Executives face a difficult decisions about what to do with their workforces

Companies Are Firing the Wrong People
Employees walk in the Honda Motor Co. auto plant campus in Swindon, U.K. (Photographer: James Beck/Bloomberg)

(Bloomberg Opinion) -- The coronavirus crisis will transform the global economy in ways that are hard to anticipate. Consider, for example, automation: As executives face difficult decisions about what to do with their workforces, might they opt for more machines over humans? And what will be the longer-term effect on employment, business and overall prosperity?

Erik Brynjolfsson and Andrew McAfee, both on the faculty at the Massachusetts Institute of Technology, spend a lot of their time thinking about such things. They have written three books together on how technologies such as artificial intelligence will change the nature of work and management. (Disclosure: They are also starting a consulting company, Second Machine Age Technologies.)

I spoke with them about the challenges companies face, the importance of human capital and how best to prepare for the eventual recovery. Here’s an edited version of our conversation.

Roy Bahat: How does this crisis affect how companies think about which problems to solve with talent, and which to solve with technology?

Andrew McAfee: Recessions cause companies to pay much closer attention to their costs. Chief executives become zealots for reducing spending, and labor is no exception. The unemployment claims we’ve seen over the past weeks show clearly that there are, tragically, a lot of layoffs with the Covid recession.

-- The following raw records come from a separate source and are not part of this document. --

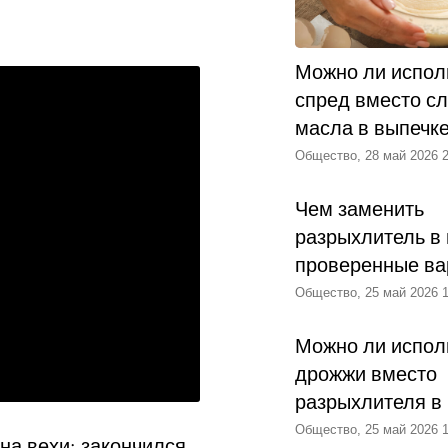
Можно ли испол
спред вместо с
масла в выпечк
Общество, 28 май 2026 2
Чем заменить
разрыхлитель в 
проверенные ва
Общество, 25 май 2026 1
Можно ли испол
дрожжи вместо
разрыхлителя в
Общество, 25 май 2026 1
 на вехи: закончился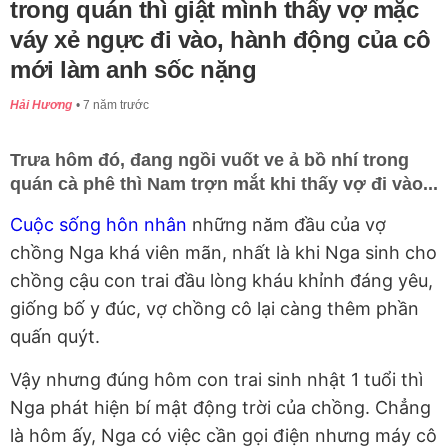
trong quán thì giật mình thấy vợ mặc
váy xẻ ngực đi vào, hành động của cô
mới làm anh sốc nặng
Hải Hương
7 năm trước
Trưa hôm đó, đang ngồi vuốt ve ả bồ nhí trong
quán cà phê thì Nam trợn mắt khi thấy vợ đi vào...
Cuộc sống hôn nhân
những năm đầu của vợ
chồng Nga khá viên mãn, nhất là khi Nga sinh cho
chồng cậu con trai đầu lòng kháu khỉnh đáng yêu,
giống bố y đúc, vợ chồng cô lại càng thêm phần
quấn quýt.
Vậy nhưng đúng hôm con trai sinh nhật 1 tuổi thì
Nga phát hiện bí mật động trời của chồng. Chẳng
là hôm ấy, Nga có việc cần gọi điện nhưng máy cô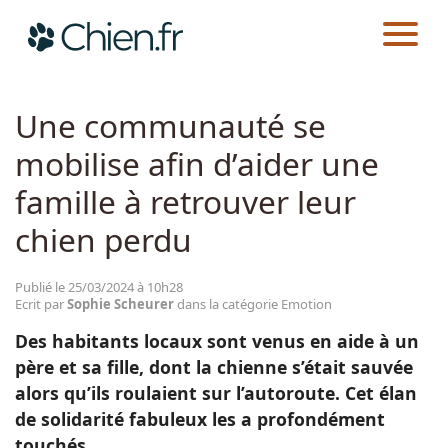
CHIEN.FR
ACTUALITÉS
EMOTION
Actualités
Une communauté se
mobilise afin d’aider une
Races
famille à retrouver leur
Guides
chien perdu
Publié le 25/03/2024 à 10h28
Ecrit par
Sophie Scheurer
dans la catégorie Emotion
Des habitants locaux sont venus en aide à un
père et sa fille, dont la chienne s’était sauvée
alors qu’ils roulaient sur l’autoroute. Cet élan
de solidarité fabuleux les a profondément
touchés.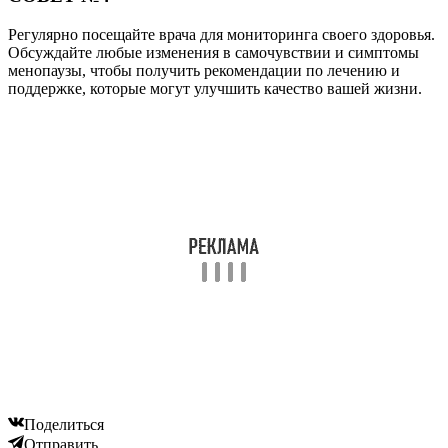
Регулярно посещайте врача для мониторинга своего здоровья.
Обсуждайте любые изменения в самочувствии и симптомы
менопаузы, чтобы получить рекомендации по лечению и
поддержке, которые могут улучшить качество вашей жизни.
Поделиться
Отправить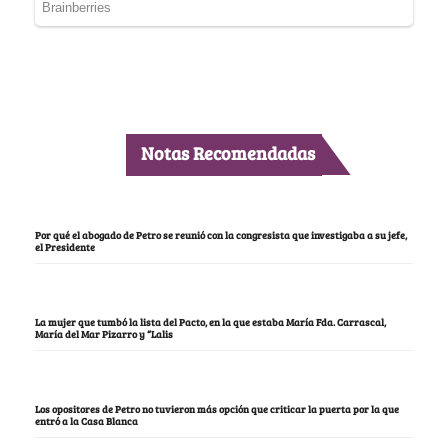
Notas Recomendadas
Por qué el abogado de Petro se reunió con la congresista que investigaba a su jefe,
el Presidente
La mujer que tumbó la lista del Pacto, en la que estaba María Fda. Carrascal,
María del Mar Pizarro y “Lalis
Los opositores de Petro no tuvieron más opción que criticar la puerta por la que
entró a la Casa Blanca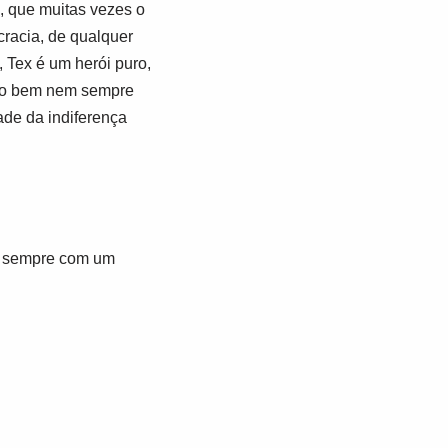
a, que muitas vezes o
ocracia, de qualquer
 Tex é um herói puro,
e o bem nem sempre
ade da indiferença
s, sempre com um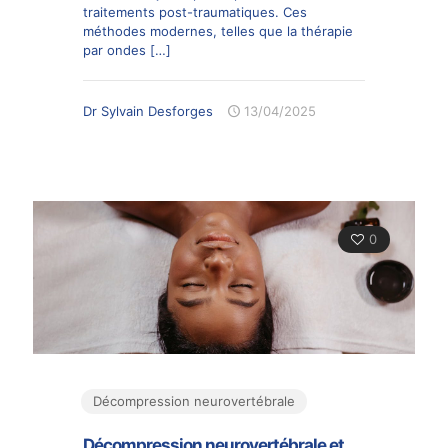
traitements post-traumatiques. Ces
méthodes modernes, telles que la thérapie
par ondes
[…]
Dr Sylvain Desforges
13/04/2025
0
Décompression neurovertébrale
Décompression neurovertébrale et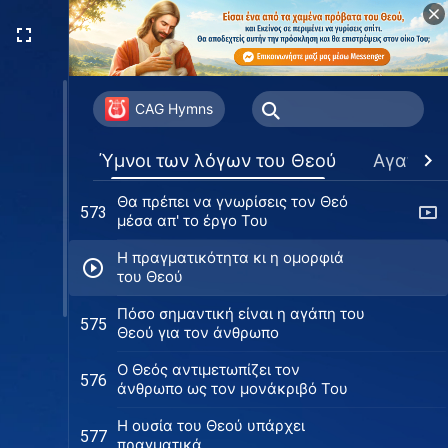
Ο Θεός ελπίζει να κερδίσει την
570
αληθινή πίστη και αγάπη του
ανθρώπου γι 'Αυτόν
Ο Θεός θεωρεί πολύτιμους όσους
571
ακούν και υπακούν σ' Αυτόν
CAG Hymns
Ο Θεός εστιάζει στην καρδιά του
572
Ύμνοι των λόγων του Θεού
Αγαπημ
ανθρώπου
Θα πρέπει να γνωρίσεις τον Θεό
573
μέσα απ' το έργο Του
Η πραγματικότητα κι η ομορφιά
του Θεού
Πόσο σημαντική είναι η αγάπη του
575
Θεού για τον άνθρωπο
Ο Θεός αντιμετωπίζει τον
576
άνθρωπο ως τον μονάκριβό Του
Η ουσία του Θεού υπάρχει
577
πραγματικά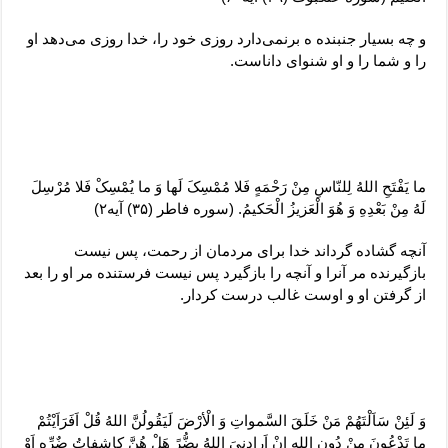
و چه بسیار جنبنده ه برنمی‌دارد روزی خود را، خدا روزی می‌دهد او
را و شما را و او شنوای داناست.
ما یَفْتَحِ اللهُ لِلنّاسِ مِنْ رَحْمَهٍ فَلا مُمْسِکَ لَها وَ ما یُمْسِکْ فَلا مُرْسِلَ
لَهُ مِنْ بَعْدِهِ وَ هُوَ الْعَزیزُ الْحَکیمُ. (سوره فاطر (۳۵) آیه۲)
آنچه گشاده گرداند خدا برای مردمان از رحمت، پس نیست
بازگیرنده مر آنرا و ‌آنچه را بازگیرد پس نیست فرستنده مر او را بعد
از گرفتن او و اوست غالب درست کردار.
وَ لَئِنْ سَاَلْتَهُمْ مَنْ خَلَقَ السَّمواتِ وَ الْأرْضَ لَیَقُولُنَّ اللهُ قُلْ اَفَرَاَیْتُمْ
ما تَدْعُونَ مِنْ دُونِ اللهِ اِنْ اَرادِنیَ اللهُ بِضُّرً هَلْ هُنَّ کاشِفاتُ ضٌرِّهِ اَوْ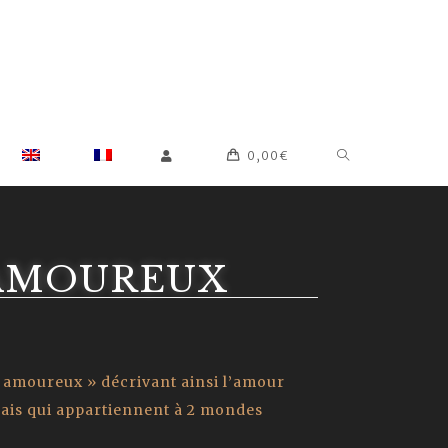
0,00
€
AMOUREUX
s amoureux » décrivant ainsi l’amour
mais qui appartiennent à 2 mondes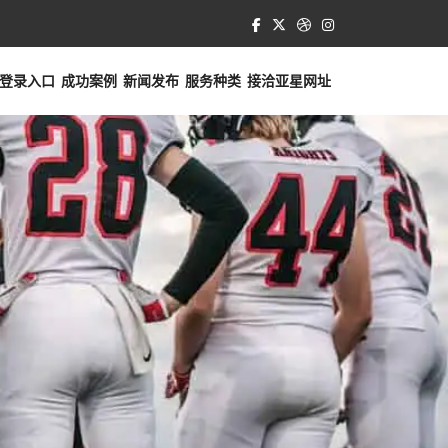
登录入口
成功案例
新闻发布
服务种类
接洽
亚星网址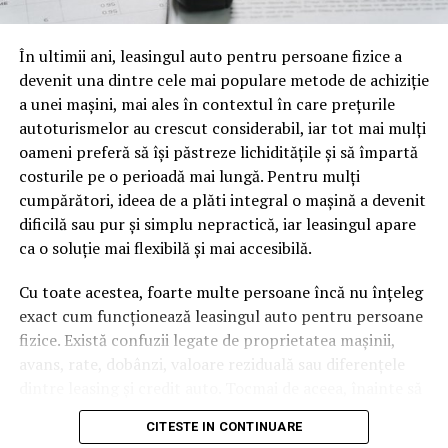
oamenii cu adevărat. Dacă transcrierea ajunge pe o
pagină de pe site-ul tău, ai dintr-odată două mii de
În ultimii ani, leasingul auto pentru persoane fizice a
cuvinte tematice, scrise exact în limbajul în care se
devenit una dintre cele mai populare metode de achiziție
caută.
a unei mașini, mai ales în contextul în care prețurile
Apoi vine partea de comportament. O pagină pe care
autoturismelor au crescut considerabil, iar tot mai mulți
vizitatorii stau zece, cincisprezece minute ca să
oameni preferă să își păstreze lichiditățile și să împartă
urmărească replay-ul trimite un semnal greu de ignorat.
costurile pe o perioadă mai lungă. Pentru mulți
Google nu îți măsoară direct satisfacția, însă timpul
cumpărători, ideea de a plăti integral o mașină a devenit
petrecut, scrollul și revenirile spun ceva despre cât de
dificilă sau pur și simplu nepractică, iar leasingul apare
util e materialul.
ca o soluție mai flexibilă și mai accesibilă.
Și mai e ceva ce se uită ușor. Un webinar reușit atrage
Cu toate acestea, foarte multe persoane încă nu înțeleg
linkuri aproape de la sine. Cineva îl menționează într-un
exact cum funcționează leasingul auto pentru persoane
newsletter, altcineva îl citează într-un articol, un
fizice. Există confuzii legate de proprietatea mașinii,
partener îl trimite în comunitatea lui. Fiecare astfel de
avans, rate, dobânzi, valoare reziduală sau diferențele
mențiune e o cărămidă pusă la autoritatea domeniului
dintre leasing și credit auto. Tocmai de aceea, înainte să
tău, iar autoritatea e moneda forte în SEO.
semnezi orice contract, este important să înțelegi clar
CITESTE IN CONTINUARE
mecanismul acestui tip de finanțare și să știi la ce să fii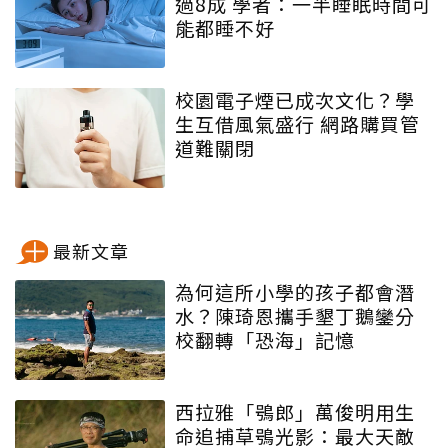
過8成 學者：一半睡眠時間可
能都睡不好
校園電子煙已成次文化？學
生互借風氣盛行 網路購買管
道難關閉
最新文章
為何這所小學的孩子都會潛
水？陳琦恩攜手墾丁鵝鑾分
校翻轉「恐海」記憶
西拉雅「鴞郎」萬俊明用生
命追捕草鴞光影：最大天敵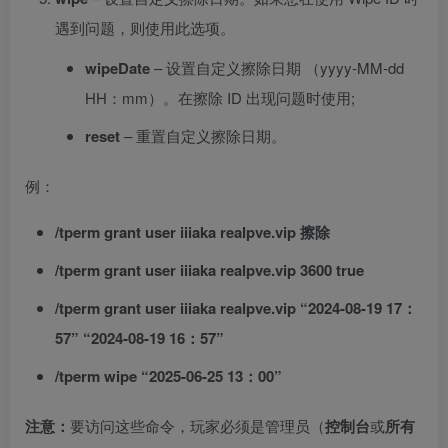
遇到问题，则使用此选项。
wipeDate
– 设置自定义擦除日期 （yyyy-MM-dd
HH：mm）。在擦除 ID 出现问题时使用;
reset
– 重置自定义擦除日期。
例：
/tperm grant user iiiaka realpve.vip 擦除
/tperm grant user iiiaka realpve.vip 3600 true
/tperm grant user iiiaka realpve.vip “2024-08-19 17：
57” “2024-08-19 16：57”
/tperm wipe “2025-06-25 13：00”
注意：
要访问这些命令，玩家必须是管理员（
控制台
或
所有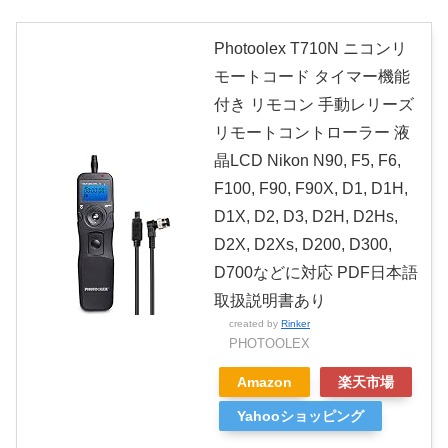
Photoolex T710N ニコンリ
モートコード タイマー機能
付き リモコン 手動レリーズ
リモートコントローラー 液
晶LCD Nikon N90, F5, F6,
F100, F90, F90X, D1, D1H,
D1X, D2, D3, D2H, D2Hs,
D2X, D2Xs, D200, D300,
D700などに対応 PDF日本語
取扱説明書あり
created by
Rinker
PHOTOOLEX
Amazon
楽天市場
Yahooショッピング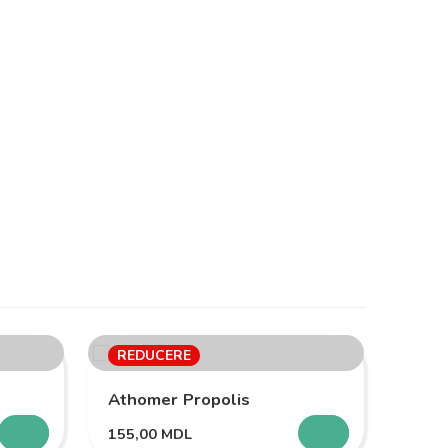
REDUCERE
RED
Athomer Propolis
155,00
MDL
SELECTEAZĂ
SELECTEAZĂ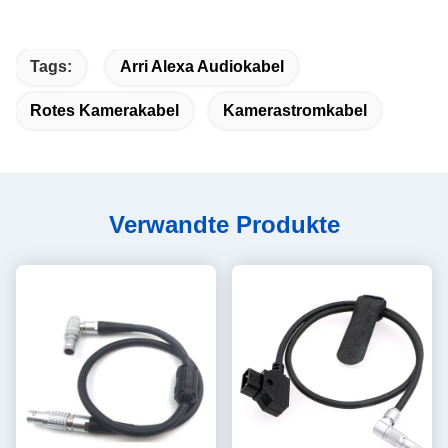
Tags:
Arri Alexa Audiokabel
Rotes Kamerakabel
Kamerastromkabel
Verwandte Produkte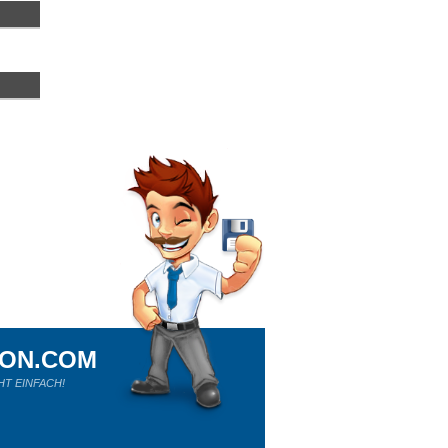
ION.COM
HT EINFACH!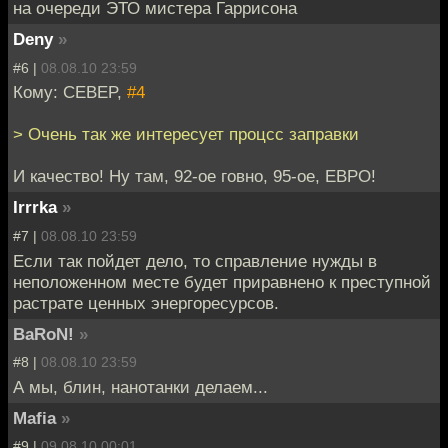
на очереди ЭТО мистера Гаррисона
Deny
»
#6 |
08.08.10 23:59
Кому: CEBEP,
#4
> Очень так же интересует процсс заправки
И качество! Ну там, 92-ое говно, 95-ое, ЕВРО!
Irrrka
»
#7 |
08.08.10 23:59
Если так пойдет дело, то справление нужды в
неположенном месте будет приравнено к преступной
растрате ценных энергоресурсов.
BaRoN!
»
#8 |
08.08.10 23:59
А мы, блин, нанотанки делаем...
Mafia
»
#9 |
09.08.10 00:01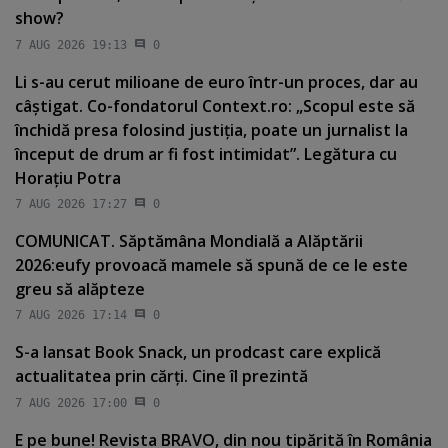
show?
7 AUG 2026 19:13
0
Li s-au cerut milioane de euro într-un proces, dar au
câştigat. Co-fondatorul Context.ro: „Scopul este să
închidă presa folosind justiţia, poate un jurnalist la
început de drum ar fi fost intimidat”. Legătura cu
Horaţiu Potra
7 AUG 2026 17:27
0
COMUNICAT. Săptămâna Mondială a Alăptării
2026:eufy provoacă mamele să spună de ce le este
greu să alăpteze
7 AUG 2026 17:14
0
S-a lansat Book Snack, un prodcast care explică
actualitatea prin cărţi. Cine îl prezintă
7 AUG 2026 17:00
0
E pe bune! Revista BRAVO, din nou tipărită în România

When you look at the history of recessions, there's an interesting pattern: Employment rebounds more slowly after each one. This is because technology keeps advancing -- it can do more and more tasks that used to require humans. After each successive downturn, those tasks don’t go back to people; they remain automated. Since the last recession ended a bit more than ten years ago, we’ve seen the rise of machine learning, the appearance of drones and other kinds of physical automatons, and the explosive growth of the cloud. In short, digital technologies are much more powerful.

But it’s important to realize that this combination of automation and recessions does not cause permanent unemployment. Innovators and entrepreneurs come up with all kinds of new offerings that fuel growth, and many of the tasks underlying these offerings can be done only by people. So employment eventually rebounds. The same thing will happen this time. We’re confident that this recession will not mark the start of large-scale technological unemployment.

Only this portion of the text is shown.